**What the exercise asks**. The records below need to come back exactly as they are, pictures omitted.

(Dataset items)
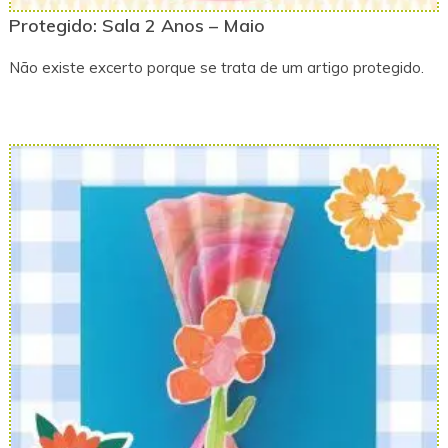
Protegido: Sala 2 Anos – Maio
Não existe excerto porque se trata de um artigo protegido.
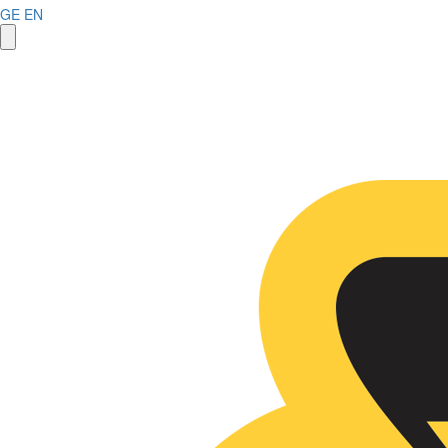
GE
EN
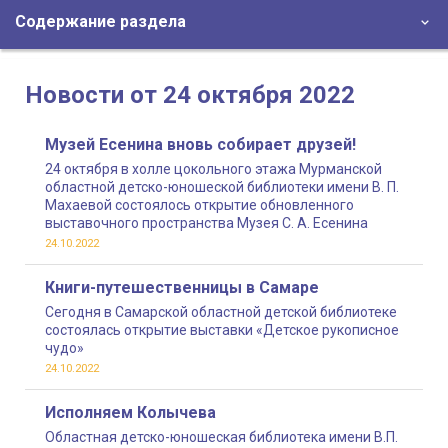
Содержание раздела
Новости от 24 октября 2022
Музей Есенина вновь собирает друзей!
24 октября в холле цокольного этажа Мурманской
областной детско-юношеской библиотеки имени В. П.
Махаевой состоялось открытие обновленного
выставочного пространства Музея С. А. Есенина
24.10.2022
Книги-путешественницы в Самаре
Сегодня в Самарской областной детской библиотеке
состоялась открытие выставки «Детское рукописное
чудо»
24.10.2022
Исполняем Колычева
Областная детско-юношеская библиотека имени В.П.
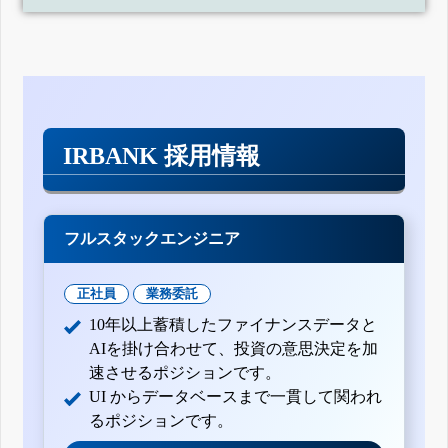
IRBANK 採用情報
フルスタックエンジニア
正社員
業務委託
10年以上蓄積したファイナンスデータと
AIを掛け合わせて、投資の意思決定を加
速させるポジションです。
UI からデータベースまで一貫して関われ
るポジションです。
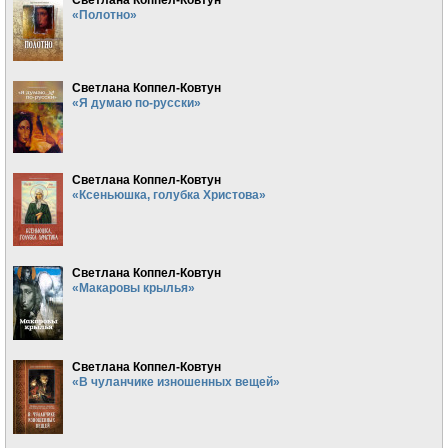
«Полотно»
Светлана Коппел-Ковтун
«Я думаю по-русски»
Светлана Коппел-Ковтун
«Ксеньюшка, голубка Христова»
Светлана Коппел-Ковтун
«Макаровы крылья»
Светлана Коппел-Ковтун
«В чуланчике изношенных вещей»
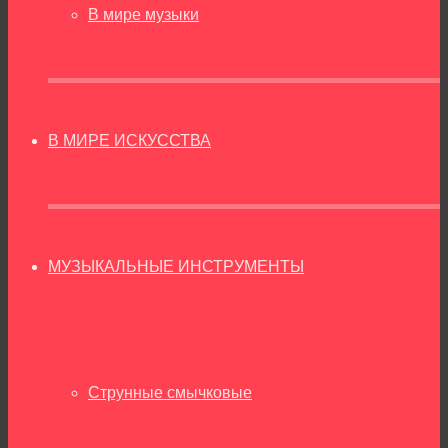
В мире музыки
В МИРЕ ИСКУССТВА
МУЗЫКАЛЬНЫЕ ИНСТРУМЕНТЫ
Струнные смычковые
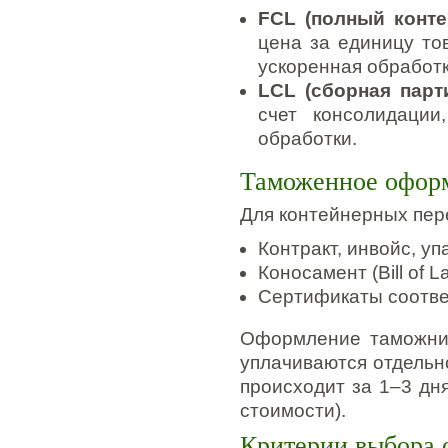
FCL (полный конте
цена за единицу то
ускоренная обработк
LCL (сборная парт
счет консолидации
обработки.
Таможенное оформ
Для контейнерных пер
Контракт, инвойс, уп
Коносамент (Bill of La
Сертификаты соответ
Оформление таможни
уплачиваются отдельн
происходит за 1–3 дня
стоимости).
Критерии выбора 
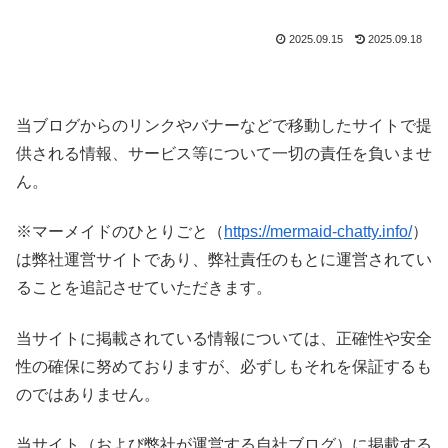
2025.09.15
2025.09.18
当ブログからのリンクやバナーなどで移動したサイトで提
供される情報、サービス等について一切の責任を負いませ
ん。
※マーメイドのひとりごと（
https://mermaid-chatty.info/
）
は弊社運営サイトであり、弊社責任のもとに運営されてい
ることを追記させていただきます。
当サイトに掲載されている情報については、正確性や安全
性の確保に努めておりますが、必ずしもそれを保証するも
のではありません。
当サイト（および弊社が運営する自社ブログ）に掲載する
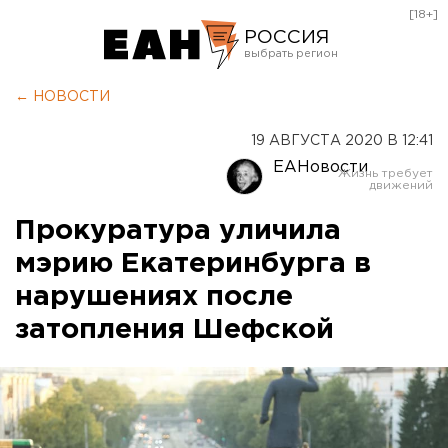
[18+]
РОССИЯ
Екатеринбург
← НОВОСТИ
Челябинск
19 АВГУСТА 2020 В 12:41
Курган
ЕАНовости
Оренбург
Прокуратура уличила
мэрию Екатеринбурга в
нарушениях после
затопления Шефской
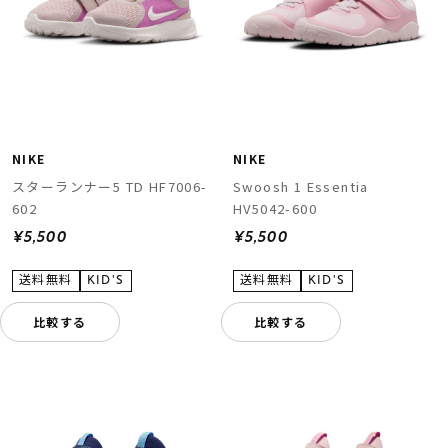
NIKE
NIKE
スターランナー5 TD HF7006-
Swoosh 1 Essentia
602
HV5042-600
¥5,500
¥5,500
比較する
比較する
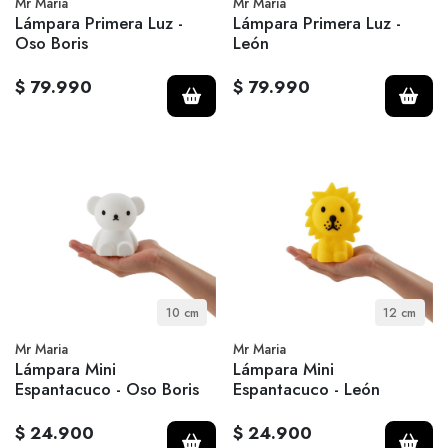
Mr Maria
Mr Maria
Lámpara Primera Luz -
Lámpara Primera Luz -
Oso Boris
León
$ 79.990
$ 79.990
10 cm
12 cm
Mr Maria
Mr Maria
Lámpara Mini
Lámpara Mini
Espantacuco - Oso Boris
Espantacuco - León
$ 24.900
$ 24.900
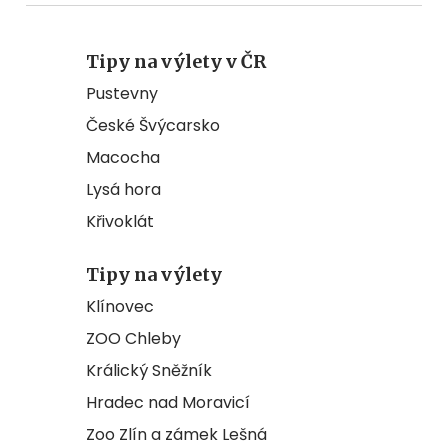
Tipy na výlety v ČR
Pustevny
České Švýcarsko
Macocha
Lysá hora
Křivoklát
Tipy na výlety
Klínovec
ZOO Chleby
Králický Sněžník
Hradec nad Moravicí
Zoo Zlín a zámek Lešná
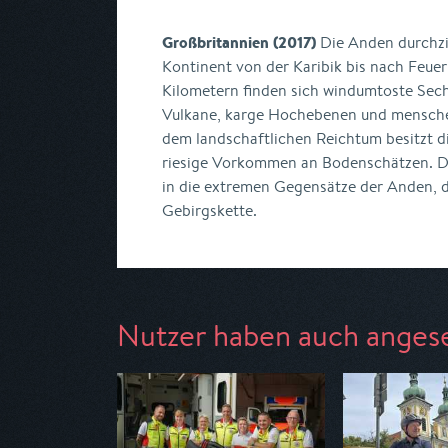
Großbritannien (2017)
Die Anden durchz
Kontinent von der Karibik bis nach Feue
Kilometern finden sich windumtoste Sec
Vulkane, karge Hochebenen und mensch
dem landschaftlichen Reichtum besitzt 
riesige Vorkommen an Bodenschätzen. Di
in die extremen Gegensätze der Anden, d
Gebirgskette.
Nutzer haben auch anges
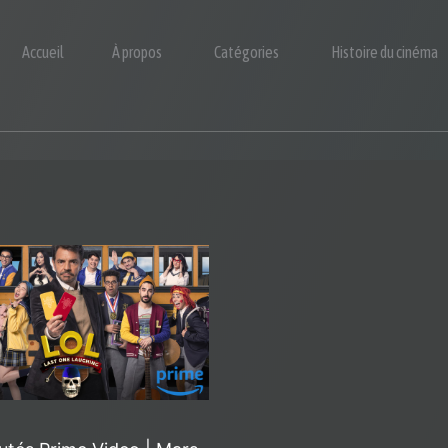
Accueil
À propos
Catégories
Histoire du cinéma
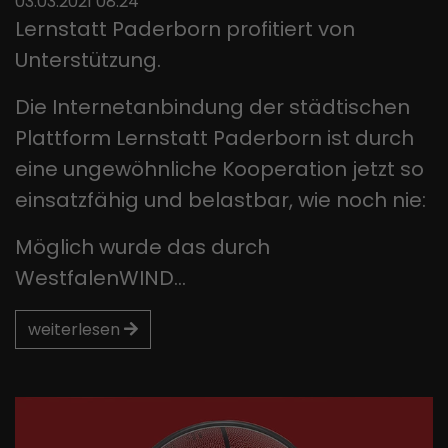
03.03.2021 08:24
Lernstatt Paderborn profitiert von
Unterstützung.
Die Internetanbindung der städtischen
Plattform Lernstatt Paderborn ist durch
eine ungewöhnliche Kooperation jetzt so
einsatzfähig und belastbar, wie noch nie:
Möglich wurde das durch
WestfalenWIND…
weiterlesen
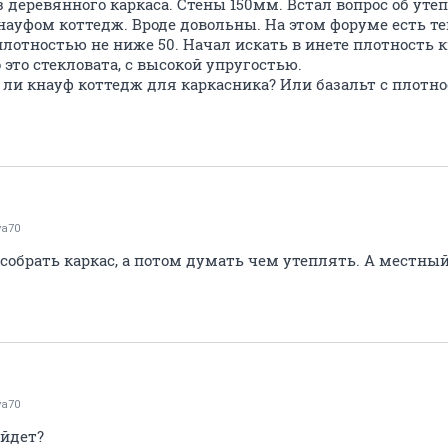
з деревянного каркаса. Стены 150мм. Встал вопрос об уте
ауфом коттедж. Вроде довольны. На этом форуме есть те
лотностью не ниже 50. Начал искать в инете плотность к
о это стекловата, с высокой упругостью.
 ли кнауф коттедж для каркасника? Или базальт с плотно
va70
собрать каркас, а потом думать чем утеплять. А местны
va70
ойдет?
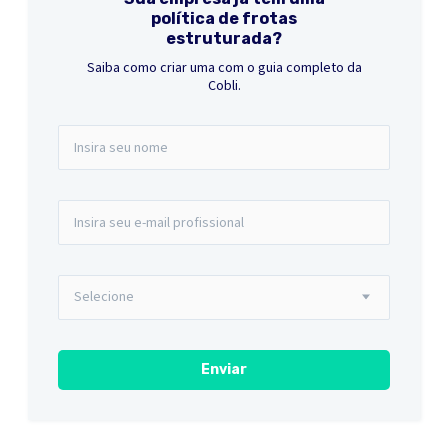
política de frotas
estruturada?
Saiba como criar uma com o guia completo da
Cobli.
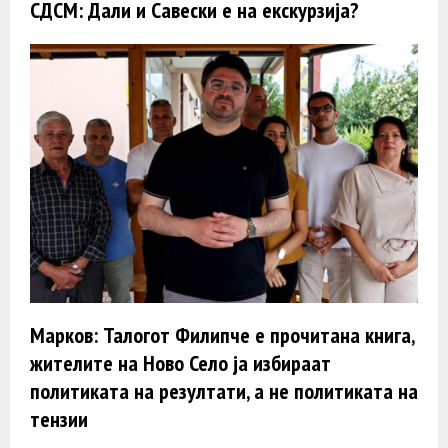
СДСМ: Дали и Савески е на екскурзија?
Марков: Талогот Филипче е прочитана книга,
жителите на Ново Село ја избираат
политиката на резултати, а не политиката на
тензии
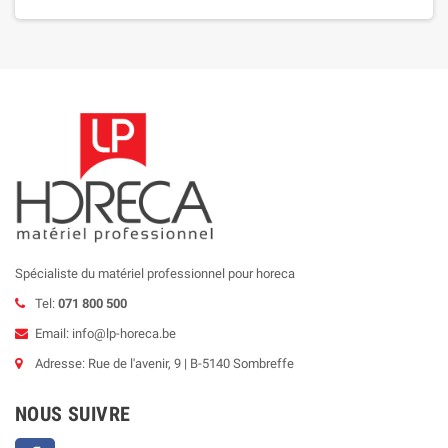
Spécialiste du matériel professionnel pour horeca
Tel:
071 800 500
Email: info@lp-horeca.be
Adresse: Rue de l'avenir, 9 | B-5140 Sombreffe
NOUS SUIVRE
Facebook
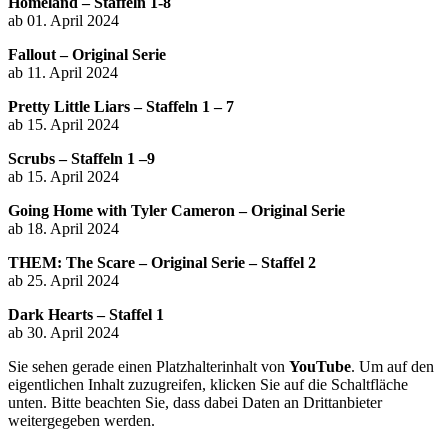
Homeland – Staffeln 1-8
ab 01. April 2024
Fallout – Original Serie
ab 11. April 2024
Pretty Little Liars – Staffeln 1 – 7
ab 15. April 2024
Scrubs – Staffeln 1 –9
ab 15. April 2024
Going Home with Tyler Cameron – Original Serie
ab 18. April 2024
THEM: The Scare – Original Serie – Staffel 2
ab 25. April 2024
Dark Hearts – Staffel 1
ab 30. April 2024
Sie sehen gerade einen Platzhalterinhalt von
YouTube
. Um auf den
eigentlichen Inhalt zuzugreifen, klicken Sie auf die Schaltfläche
unten. Bitte beachten Sie, dass dabei Daten an Drittanbieter
weitergegeben werden.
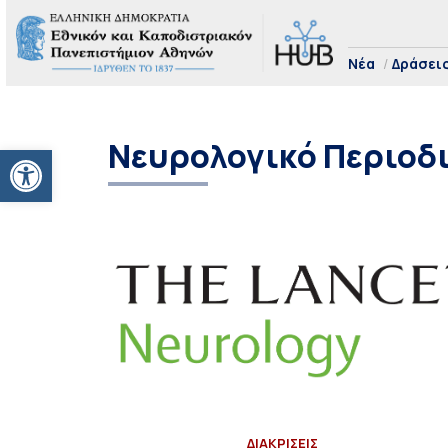
Νέα
Δράσει
Νευρολογικό Περιοδ
Ανοίξτε τη γραμμή εργαλείων
ΔΙΑΚΡΙΣΕΙΣ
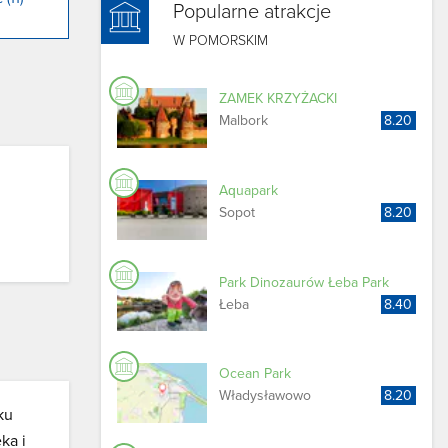
Popularne atrakcje
W POMORSKIM
ZAMEK KRZYŻACKI
Malbork
8.20
Aquapark
Sopot
8.20
Park Dinozaurów Łeba Park
Łeba
8.40
Ocean Park
Władysławowo
8.20
ku
ka i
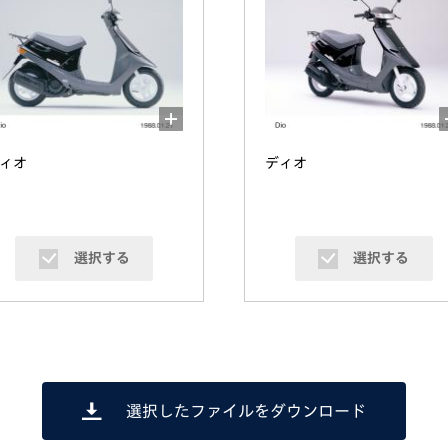
ィオ
ディオ
選択する
選択する
選択したファイルをダウンロード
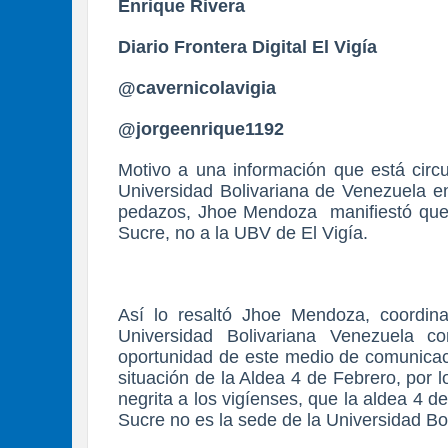
Enrique Rivera
Diario Frontera Digital El Vigía
@cavernicolavigia
@jorgeenrique1192
Motivo a una información que está circu
Universidad Bolivariana de Venezuela e
pedazos, Jhoe Mendoza
manifiestó qu
Sucre, no a la UBV de El Vigía.
Así lo resaltó Jhoe Mendoza, coordin
Universidad Bolivariana Venezuela c
oportunidad de este medio de comunicaci
situación de la Aldea 4 de Febrero, por 
negrita a los vigíenses, que la aldea 4 
Sucre no es la sede de la Universidad Bo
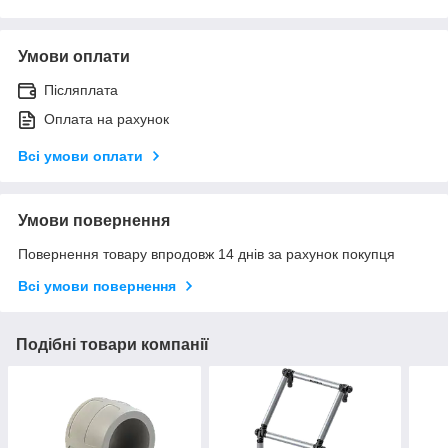
Умови оплати
Післяплата
Оплата на рахунок
Всі умови оплати
Умови повернення
Повернення товару впродовж 14 днів за рахунок покупця
Всі умови повернення
Подібні товари компанії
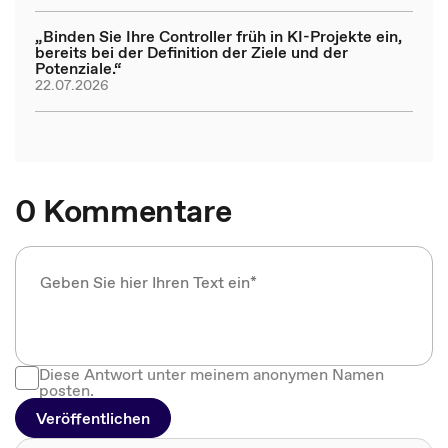
„Binden Sie Ihre Controller früh in KI-Projekte ein,
bereits bei der Definition der Ziele und der
Potenziale.“
22.07.2026
0 Kommentare
Diese Antwort unter meinem anonymen Namen
posten.
Veröffentlichen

**Task result**.
Protegido: Sala 2 Anos – Maio
Não existe excerto porque se trata de um artigo protegido.
GE
EN
Содержание раздела
Новости от 24 октября 2022
Музей Есенина вновь собирает друзей!
24 октября в холле цокольного этажа Мурманской
областной детско-юношеской библиотеки имени В. П.
Махаевой состоялось открытие обновленного
выставочного пространства Музея С. А. Есенина
24.10.2022
Книги-путешественницы в Самаре
Сегодня в Самарской областной детской библиотеке
состоялась открытие выставки «Детское рукописное
чудо»
24.10.2022
Исполняем Колычева
Областная детско-юношеская библиотека имени В.П.
IRBANK 採用情報
フルスタックエンジニア
正社員
業務委託
10年以上蓄積したファイナンスデータと
AIを掛け合わせて、投資の意思決定を加
速させるポジションです。
UI からデータベースまで一貫して関われ
るポジションです。
«Полотно»
Светлана Коппел-Ковтун
«Я думаю по-русски»
Светлана Коппел-Ковтун
«Ксеньюшка, голубка Христова»
Светлана Коппел-Ковтун
«Макаровы крылья»
Светлана Коппел-Ковтун
«В чуланчике изношенных вещей»
В мире музыки
В МИРЕ ИСКУССТВА
МУЗЫКАЛЬНЫЕ ИНСТРУМЕНТЫ
Струнные смычковые
FCL (полный конте
цена за единицу то
ускоренная обработк
LCL (сборная парт
счет консолидации
обработки.
Таможенное оформ
Для контейнерных пер
Контракт, инвойс, уп
Коносамент (Bill of La
Сертификаты соответ
Оформление таможни
уплачиваются отдельн
происходит за 1–3 дня
стоимости).
Критерии выбора 
2025.09.15
2025.09.18
当ブログからのリンクやバナーなどで移動したサイトで提
供される情報、サービス等について一切の責任を負いませ
ん。
※マーメイドのひとりごと（
https://mermaid-chatty.info/
）
は弊社運営サイトであり、弊社責任のもとに運営されてい
ることを追記させていただきます。
当サイトに掲載されている情報については、正確性や安全
性の確保に努めておりますが、必ずしもそれを保証するも
のではありません。
当サイト（および弊社が運営する自社ブログ）に掲載する
[18+]
РОССИЯ
Екатеринбург
← НОВОСТИ
Челябинск
19 АВГУСТА 2020 В 12:41
Курган
ЕАНовости
Оренбург
Прокуратура уличила
мэрию Екатеринбурга в
нарушениях после
затопления Шефской
NIKE
NIKE
スターランナー5 TD HF7006-
Swoosh 1 Essentia
602
HV5042-600
¥5,500
¥5,500
比較する
比較する
Mr Maria
Mr Maria
Lámpara Primera Luz -
Lámpara Primera Luz -
Oso Boris
León
$ 79.990
$ 79.990
10 cm
12 cm
Mr Maria
Mr Maria
Lámpara Mini
Lámpara Mini
Espantacuco - Oso Boris
Espantacuco - León
$ 24.900
$ 24.900
Tipy na výlety v ČR
Pustevny
České Švýcarsko
Macocha
Lysá hora
Křivoklát
Tipy na výlety
Klínovec
ZOO Chleby
Králický Sněžník
Hradec nad Moravicí
Zoo Zlín a zámek Lešná
Großbritannien (2017)
Die Anden durchz
Kontinent von der Karibik bis nach Feue
Kilometern finden sich windumtoste Sec
Vulkane, karge Hochebenen und mensch
dem landschaftlichen Reichtum besitzt 
riesige Vorkommen an Bodenschätzen. Di
in die extremen Gegensätze der Anden, d
Gebirgskette.
Nutzer haben auch anges
Accueil
À propos
Catégories
Histoire du cinéma
03.03.2021 08:24
Lernstatt Paderborn profitiert von
Unterstützung.
Die Internetanbindung der städtischen
Plattform Lernstatt Paderborn ist durch
eine ungewöhnliche Kooperation jetzt so
einsatzfähig und belastbar, wie noch nie:
Möglich wurde das durch
WestfalenWIND…
weiterlesen
з деревянного каркаса. Стены 150мм. Встал вопрос об уте
ауфом коттедж. Вроде довольны. На этом форуме есть те
лотностью не ниже 50. Начал искать в инете плотность к
о это стекловата, с высокой упругостью.
 ли кнауф коттедж для каркасника? Или базальт с плотно
va70
собрать каркас, а потом думать чем утеплять. А местны
va70
ойдет?
política de frotas
estruturada?
Saiba como criar uma com o guia completo da
Cobli.
СДСМ: Дали и Савески е на екскурзија?
Марков: Талогот Филипче е прочитана книга,
жителите на Ново Село ја избираат
политиката на резултати, а не политиката на
тензии
Spécialiste du matériel professionnel pour horeca
Tel:
071 800 500
Email: info@lp-horeca.be
Adresse: Rue de l'avenir, 9 | B-5140 Sombreffe
NOUS SUIVRE
Facebook
Homeland – Staffeln 1-8
ab 01. April 2024
Fallout – Original Serie
ab 11. April 2024
Pretty Little Liars – Staffeln 1 – 7
ab 15. April 2024
Scrubs – Staffeln 1 –9
ab 15. April 2024
Going Home with Tyler Cameron – Original Serie
ab 18. April 2024
THEM: The Scare – Original Serie – Staffel 2
ab 25. April 2024
Dark Hearts – Staffel 1
ab 30. April 2024
Sie sehen gerade einen Platzhalterinhalt von
YouTube
. Um auf den
eigentlichen Inhalt zuzugreifen, klicken Sie auf die Schaltfläche
unten. Bitte beachten Sie, dass dabei Daten an Drittanbieter
weitergegeben werden.
Νέα
Δράσει
Νευρολογικό Περιοδ
Ανοίξτε τη γραμμή εργαλείων
ΔΙΑΚΡΙΣΕΙΣ
Popularne atrakcje
W POMORSKIM
ZAMEK KRZYŻACKI
Malbork
8.20
Aquapark
Sopot
8.20
Park Dinozaurów Łeba Park
Łeba
8.40
Ocean Park
Władysławowo
8.20
ku
ka i
ィオ
ディオ
選択する
選択する
選択したファイルをダウンロード
Enrique Rivera
Diario Frontera Digital El Vigía
@cavernicolavigia
@jorgeenrique1192
Motivo a una información que está circu
Universidad Bolivariana de Venezuela e
pedazos, Jhoe Mendoza
manifiestó qu
Sucre, no a la UBV de El Vigía.
Así lo resaltó Jhoe Mendoza, coordin
Universidad Bolivariana Venezuela c
oportunidad de este medio de comunicaci
situación de la Aldea 4 de Febrero, por 
negrita a los vigíenses, que la aldea 4 
Sucre no es la sede de la Universidad Bo
Умови оплати
Післяплата
Оплата на рахунок
Всі умови оплати
Умови повернення
Повернення товару впродовж 14 днів за рахунок покупця
Всі умови повернення
Подібні товари компанії
„Binden Sie Ihre Controller früh in KI-Projekte ein,
bereits bei der Definition der Ziele und der
Potenziale.“
22.07.2026
0 Kommentare
Diese Antwort unter meinem anonymen Namen
posten.
Veröffentlichen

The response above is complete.